If only our ears were as big as parachutes, we’d be able to hear the built environment, says Chris Wise, and then we’d discover that a building can be every bit as musical as a violin
In my innocence I agree to speak on the cultural crossovers between engineering, architecture and music. I will be in a trio with Ranulph Glanville, architectural theorist, and Michael Bochmann, violinist. Michael will bring his string orchestra, the Water City “band”, so we dovetail with quite a posh concert. But my little part causes me considerable soul-searching. For this is all to take place as part of their cultural embrace of the London Festival of Architecture in the Great Hall of the Institution of Civil Engineers.
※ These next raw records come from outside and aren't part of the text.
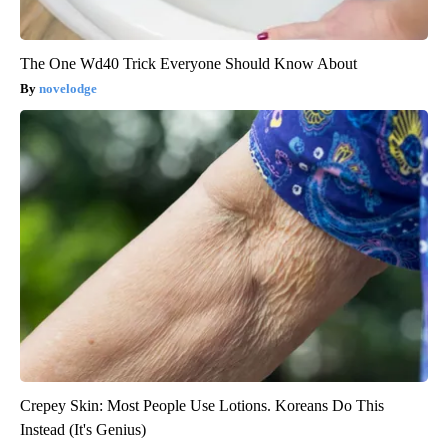
The One Wd40 Trick Everyone Should Know About
novelodge
Crepey Skin: Most People Use Lotions. Koreans Do This
Instead (It's Genius)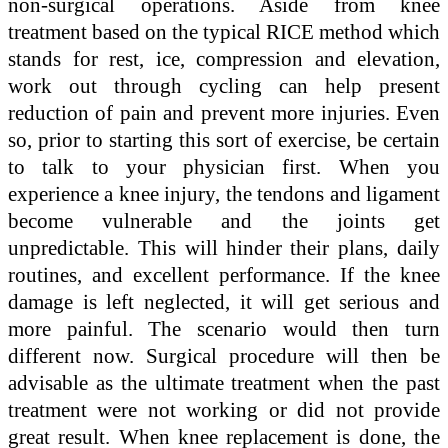
non-surgical operations. Aside from knee
treatment based on the typical RICE method which
stands for rest, ice, compression and elevation,
work out through cycling can help present
reduction of pain and prevent more injuries. Even
so, prior to starting this sort of exercise, be certain
to talk to your physician first. When you
experience a knee injury, the tendons and ligament
become vulnerable and the joints get
unpredictable. This will hinder their plans, daily
routines, and excellent performance. If the knee
damage is left neglected, it will get serious and
more painful. The scenario would then turn
different now. Surgical procedure will then be
advisable as the ultimate treatment when the past
treatment were not working or did not provide
great result. When knee replacement is done, the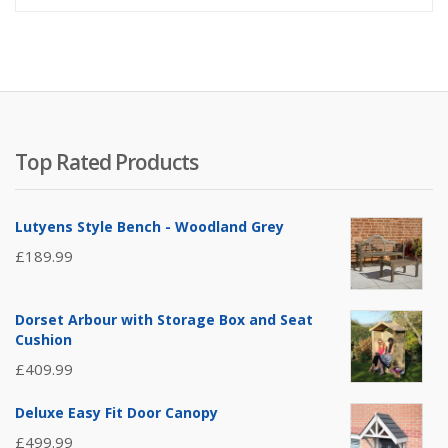
Top Rated Products
Lutyens Style Bench - Woodland Grey
£
189.99
Dorset Arbour with Storage Box and Seat
Cushion
£
409.99
Deluxe Easy Fit Door Canopy
£
499.99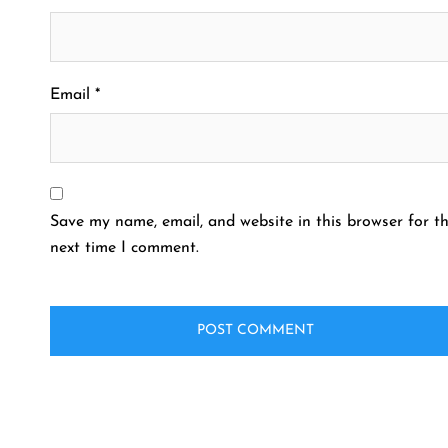
Email
*
Save my name, email, and website in this browser for t
next time I comment.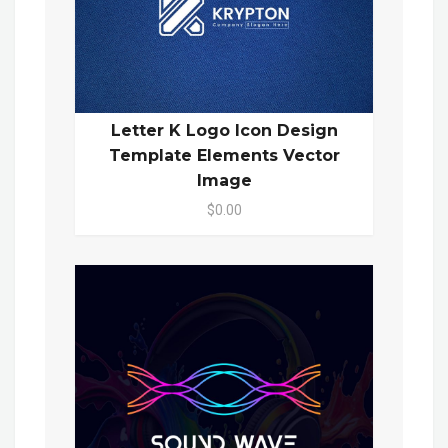
Letter K Logo Icon Design
Template Elements Vector
Image
$0.00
Not a venue where fools are suffered gladly.
I meet Ranulph for breakfast near the Festival Hall, and over scrambled eggs we decide to blindfold the concert audience in the drinks break and ask them to wander about chanting pure vowel sounds so that they can really tune themselves in to each other and to the great architectural spaces through which they are moving. Reverberation, grand architecture, humans - the links should all be marvellously clear. Three days later our jolly wheeze is ruled out by Health and Safety, so we are left with nothing but the chance to ruin a perfectly good concert with our unrehearsed ramblings.
Then I remember other bits of musical engineering interaction; the late lamented engineer Tony Fitzpatrick and I once called the bluff of some eminent property developers on how train rumbles might affect their buildings over railways. We advertised a physical demo of the rumbles. Everyone arrived at a big conference room we’d furnished with an impressive hi-fi and some giant loudspeakers, which were all switched off. Out of sight, turned on under the table, was a springy lump of steel which magnetically shook with recordings of real trains. The lump was so big that its wobbles could set off a harmonic response in the floor and the walls.
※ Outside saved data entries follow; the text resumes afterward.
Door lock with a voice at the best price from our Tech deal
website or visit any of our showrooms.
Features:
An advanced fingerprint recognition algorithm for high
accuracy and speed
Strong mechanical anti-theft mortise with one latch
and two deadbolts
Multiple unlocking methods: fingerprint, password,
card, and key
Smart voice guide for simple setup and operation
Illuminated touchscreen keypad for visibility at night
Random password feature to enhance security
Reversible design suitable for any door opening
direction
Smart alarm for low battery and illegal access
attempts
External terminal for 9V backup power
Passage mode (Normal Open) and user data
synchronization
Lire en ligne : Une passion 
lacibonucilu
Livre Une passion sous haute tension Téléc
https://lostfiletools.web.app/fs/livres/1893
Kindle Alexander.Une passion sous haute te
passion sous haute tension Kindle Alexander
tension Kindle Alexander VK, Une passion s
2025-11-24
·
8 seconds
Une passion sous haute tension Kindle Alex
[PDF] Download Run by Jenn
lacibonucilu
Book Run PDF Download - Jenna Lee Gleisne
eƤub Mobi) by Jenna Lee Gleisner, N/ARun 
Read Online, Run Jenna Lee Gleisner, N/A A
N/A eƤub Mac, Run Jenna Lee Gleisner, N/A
After a rather fine discussion about acoustics and the technicalities of human perception, someone said: “I’m fed up with mumbo-jumbo; when are you going to start the train vibrations?” Of course, from the moment he walked in the unseen steel lump had been shaking both him and the floor and he hadn’t felt a thing.
Chris Manning, the acoustician, then explained how the walls, floors and volumes of a building could be a musical instrument, just like Michael Bochmann’s violin.
Michael Bochmann lent me his double bass player who played the first note, the pure vibration of the north span, which turned out to be a very, very low C. A whale in Antarctica wrote in to complain
Natural harmonics, from atoms to tides, walls to bridges to violins. When we walk, each foot comes down about once a second. Our resting heart pumps at about a beat a second. Most natural things have a fundamental rhythm, and some - a hummingbird or a Ferrari engine, for example - have a vibration so pure that they make a recognizable musical note. I found myself thinking, if only our ears were as big as parachutes, we could “hear” the built environment and wouldn’t that be quite something?
Here was a cue for the cultural crossover. Take the Millennium Bridge, from my own past. Arup’s seminal paper gives three fundamental wobbling frequencies, one for each span, which I convert into very deep musical notes. Eight octaves below middle C, way below the threshold of human hearing, you’d need a violin the size of a battleship to play them.
Play those same notes in a higher harmonic and we can hear the natural voice of the bridge. Michael Bochmann lent me his double bass player who played the first note, the pure vibration of the north span, which turned out to be a very, very low C. A whale in Antarctica wrote in to complain. Then a cello played the south span, a G. You may know these are harmonically linked as part of a C chord, but surely that’s just a fluke. What would the middle span do - could the bridge complete the chord with an E, or would it dissolve into a discordant racket? Logic said it should be a discord. Another cello played the note and it wasn’t the rest of the C chord, but a B.
Then they all played together, and at that moment the beauty and exquisite irony of the natural world and our interaction with it were revealed. For if you add B to C and G, you don’t just get a boring old C chord (like the first chord of the national anthem). Instead, the B turns it into the chord of C major seventh. In our culture, we hear that as jazz, but it’s even more popular in Latin dance, in tango, samba and mambo. So there we are in the ICE’s Great Hall, the strings playing the natural sound of the Millennium Bridge, a great all-consuming C major seventh chord. Over the top of it, Michael Bochmann plays The Girl from Ipanema on his ancient violin, the ode to Brazilian girlhood, the audience sways, and all is well with the world. How appropriate, after all its troubles, that the Millennium Bridge is not just wobbling, it’s singing a bossa nova.